然し高崎からは景色がよくなった。右が赤城、左は榛名、榛名は雲でよく見えなかったが、赤城の裾の線には、まったくのんびりしてしまう。その間を流れて来る利根川を、渋川のさきの「第一利根川橋梁」で越して敷島駅を過ぎると、山が両方から迫って来て、川と線路とがからみ合う。第三橋梁棚下トンネル、第四橋梁と、殆ど連続しているあたりの景色、殊にこの棚下トンネルを出て鉄橋にさしかゝった時、右には切り立った岩壁、下には紺碧の瀞水、そして左にやゝひらいた沼田の、いわば盆地ともいうべき小平原と、その向うの葉山茂山の上に雪をいたゞく谷川岳あたりの山とを見た時、それがほんの一瞬間であっただけに、思わずあっ!と声を立てた。

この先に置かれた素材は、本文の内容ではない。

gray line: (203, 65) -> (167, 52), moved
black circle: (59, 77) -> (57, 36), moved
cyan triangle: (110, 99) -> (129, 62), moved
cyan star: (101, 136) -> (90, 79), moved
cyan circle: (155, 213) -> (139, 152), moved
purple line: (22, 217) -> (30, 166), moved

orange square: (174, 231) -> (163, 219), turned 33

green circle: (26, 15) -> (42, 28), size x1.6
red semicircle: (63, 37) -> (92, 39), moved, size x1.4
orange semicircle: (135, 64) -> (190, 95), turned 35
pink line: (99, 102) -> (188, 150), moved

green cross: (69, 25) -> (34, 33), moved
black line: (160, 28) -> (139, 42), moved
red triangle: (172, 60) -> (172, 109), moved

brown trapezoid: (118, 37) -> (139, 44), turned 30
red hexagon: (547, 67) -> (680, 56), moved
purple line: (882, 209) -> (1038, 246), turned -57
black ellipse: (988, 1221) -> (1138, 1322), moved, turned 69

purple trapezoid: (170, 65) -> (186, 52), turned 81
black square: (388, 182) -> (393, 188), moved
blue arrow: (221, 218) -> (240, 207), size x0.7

沼田に着くと、駅まで来た友人Uに、文字通り引ずり下された。バスで勢いよく急坂を上り、Uの家で冷水一杯、汗をふくと同時に空のルックサックを背負ってまた靴をはいた。沼田は真田信幸の居城、利根川の東にて片品、薄根の二水を南北に帯び……というと古めかしいが、赤城山が北東にのばした緩やかな大裾野を、以上の三川が切りきざんで残した不規則のテーブル・ランド、攻めるに難い上に、この丘陵の上から豊富に清水がわき出すのだから、いざ籠城という時にも至極便利だったろうと思う。今でも昔ながらの碁盤目の街路、何度も大火はあったが、このプランだけは変っていない。このような真直な通の一つを、ものゝ一丁も行くと、もう急坂だ。それを下り片品川をあぶない吊橋で渡って糸井の部落まで一里。散在する家々は養蚕で忙しく、初夏の静かな空気にさわさわと蚕が桑をかむ音さえ伝わる。この青空、赤城山、桑の広葉、黒く赤い漿果! われわれは塵をあげて路を急いだ。
こゝに清雲寺という禅寺がある。迦葉山にある龍華院彌勒寺の末寺で、非常に背の高い萱葺の山門があり、その前の、普通葷酒の山門に入るを禁ずることをきざんだ石には、筆太に「禁芸術売買」としたのがきざんである。かゝる文句が諸方の寺にあるものか、またこれが仏教の方で果して如何なる意味を持っているのか、寡聞にして知らぬが、これをこの文字通りに解釈して、さて何かしら頭をなぐられたような気持にならざるを得なかった。
この附近にも水のわく段丘があり、われわれはそこで蚊に刺されながら指で地面をひっかき廻した。石斧、石鏃、石匙、繩紋のある土器の破片、動物の骨等がこゝから出るのである。赤城の裾に住んでいた太古の人々、かれ等の生活、恋愛……泥だらけな手でバットを吸いながら、われわれはとりとめもない話にふけった。